Sunday, November 14, 2010

WIW: Penney's Overcoat

The recent cool weather called for wearing an overcoat today. While it was fairly cold, it wasn't cold enough yet for my heavy overcoats.

Therefore, I broke out and for the first time wore my light-weight 1930s belted overcoat.

click images to enlarge

I've had this for roughly a year but it needed some alterations, including the replacement of the buttons. Even so, the arms are still a tad short but I'm not too worried about that, it's a normal situation for me.

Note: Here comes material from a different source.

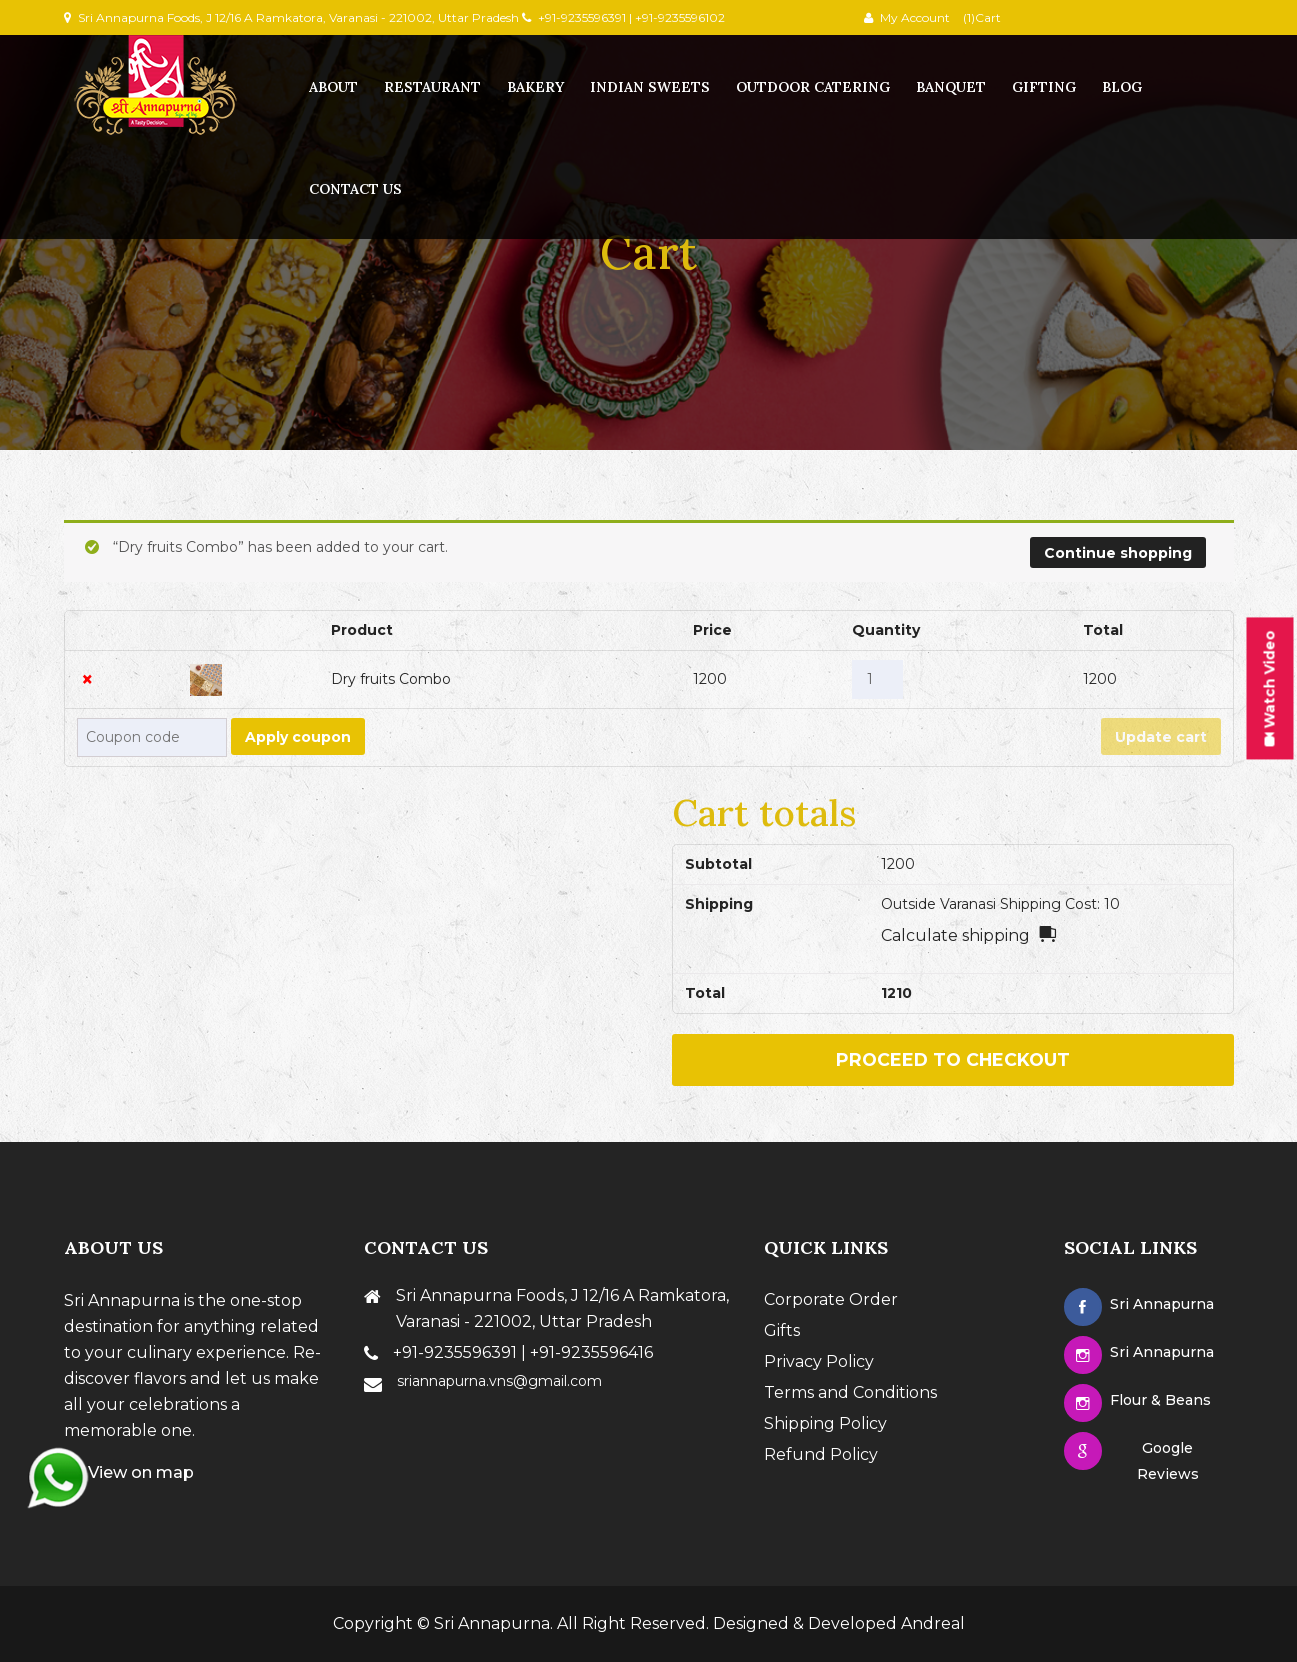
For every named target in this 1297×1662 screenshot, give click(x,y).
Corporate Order (831, 1299)
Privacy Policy (819, 1361)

Belted overcoats were pretty common over in Europe during the 1930s but was not as common over in the states. It's interesting that while a majority of American trench coats (both vintage and modern) are fully belted, very few American overcoats (both vintage and modern) have belts. Who really knows why, perhaps just different societies favoring different styles: a geographic and cultural thing. A plain buttoned belt-less front was enough for most American men, though you can see a belted overcoat in the 1936 New York City photograph below:

My overcoat is somewhat lightweight and unconstructed, almost like a robe. It has lazy peaked lapels that slightly slope downward along with patch pockets but lacks a breast pocket.

The back of the coat is as interesting as the front: a full-length center gusset runs down the back ending with pleats in the skirt. This helps the well-fitted overcoat move with the wearer.

The pleated 'vent' (though not a true vent) is very similar to the Paddock Coat in the 1935 Apparel Arts illustration below:

Despite the short arms I'm happy with this piece. Vintage American belted overcoats are difficult to find and this is a fine example of one.

Saturday, November 6, 2010


The 1930s was a decade of sartorial oddities, at least in our eyes. Belted backs, bi-swing backs, pleated pockets, back gussets. Very unique and complex treatments that are rarely if ever seen today. But it was the norm back then.

Several months ago during some of my travels I stumbled upon the late 1930s sports coat below.

click images to enlarge

This jacket has a couple odd characteristics. First, it has two breast pockets. While this was not unheard of on leisure jackets, it was a little less common on regular sports coats.

Another example of a dual breast-pocketed jacket is shown below. These images are from the classic movie "It's a Wonderful Life" and show Jimmy Stewart's fantastic jacket with lazy peaked lapels to go with the dual breast pockets.

It should be noted that Stewart provided his own wardrobe for "Wonderful Life". The dual breast pocket feature was more of a Hollywood/dandy/higher class trend and most likely would not have been picked up by the lowly and poor small town clerk character that Stewart played in the movie.

Secondly and most unusually: all of the patch pockets are pleated with vertical 'shark gills'.

Definitely an unusual and sophisticated tailoring feature that added another layer of character to an already unique jacket. The material is also interesting, kind of a smooth yet slightly nubby tweed:

With such unusual treatments on the front of the jacket you'd expect even more craziness on the backside: a belted back at least, maybe with pleats if we're lucky. But you'd be wrong.

Just a plain, ventless back. It's a party up front, all business in back. What a combo.

This unusual jacket is a perfect example of the oddities spawned during the 1930s and has a well deserved place in my personal collection.